Al otro extremo, están los artistas que engordan su ego poniendo limitaciones. Van Morrison tiene irritados a sus seguidores: lo de prohibir fumar no es raro, pero sí que vete los móviles. Otra cláusula contractual exige que no se venda alcohol durante su actuación o incluso antes (hubiera sido aleccionador contar con la opinión al respecto de uno de sus maestros, John Lee Hooker). A juzgar por lo ocurrido en Brighton el viernes, su público no está feliz: piensan que una entrada -costaban hasta 105 libras esterlinas [134 euros]- les daba derecho a beber lo que quisieran, aunque no pudieran llevar sus consumiciones al interior del Brighton Dome.

Hace tiempo que el León de Belfast se apunta a la ley del mínimo esfuerzo

Los promotores intentaron apaciguar a los paganos: no se trata de que el artista intente "imponer su estilo de vida". Van Morrison, por lo visto, ahora va de abstemio, aunque eso choca con su fama de connoisseur de vinos. En otros tiempos, Van abusaba del alcohol y era un mal borracho. Hoy quiere que no haya despistes, que los asistentes a sus recitales "se concentren en la experiencia musical".

Disculpen si se me escapa una risita. Morrison no cumple su parte del trato. Hace tiempo que el León de Belfast es el paradigma de la ley del mínimo esfuerzo. Olvidemos aquellas bandas con pesos pesados como Georgie Fame o Pee Wee Ellis: ahora lleva músicos sufridos que aguantan sus desplantes: no sabemos si Van ensaya metódicamente, pero resulta evidente que no pierde mucho tiempo probando sonido y luego pasa lo que pasa.

Pasa que suele haber problemas en los directos de Van y que el público asiste a broncas audibles, miradas taladradoras y gestos despectivos. Morrison quiere espontaneidad y, mientras se extingue los aplausos, grita el título del tema siguiente fuera de micro. El agobio de los instrumentistas es palpable.

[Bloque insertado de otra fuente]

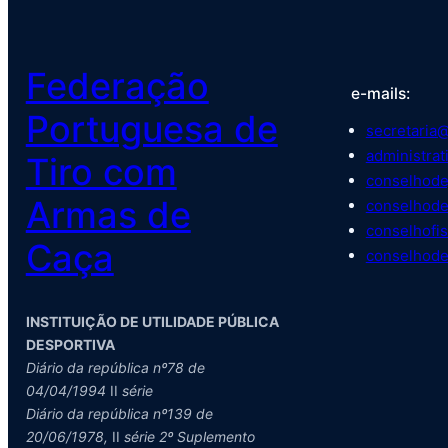
Federação
e-mails:
Portuguesa de
secretaria@
administrat
Tiro com
conselhode
Armas de
conselhode
conselhofis
Caça
conselhode
INSTITUIÇÃO DE UTILIDADE PÚBLICA
DESPORTIVA
Diário da república nº78 de
04/04/1994
II
série
Diário da república nº139 de
20/06/1978,
II
série 2º Suplemento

El ogro visita regularmente los escenarios españoles, así que atesoramos abundantes muestras de su malhumor. Memorable fue la parte final de una actuación en La Riviera madrileña en la que interrumpió un tema cuando, en medio de un pasaje tranquilo, se alzó una voz destemplada; cortó y ni un adiós.

Van se beneficia de esa idea romántica de que los creadores deben ser temperamentales, imprevisibles, loquitos. Eso no procede aquí: estamos ante un tirano altanero, que apenas oculta su desprecio por sus compañeros, por su público, por su música finalmente. Le preocupa más terminar pronto, volver a abordar su avión privado y dormir en su casa.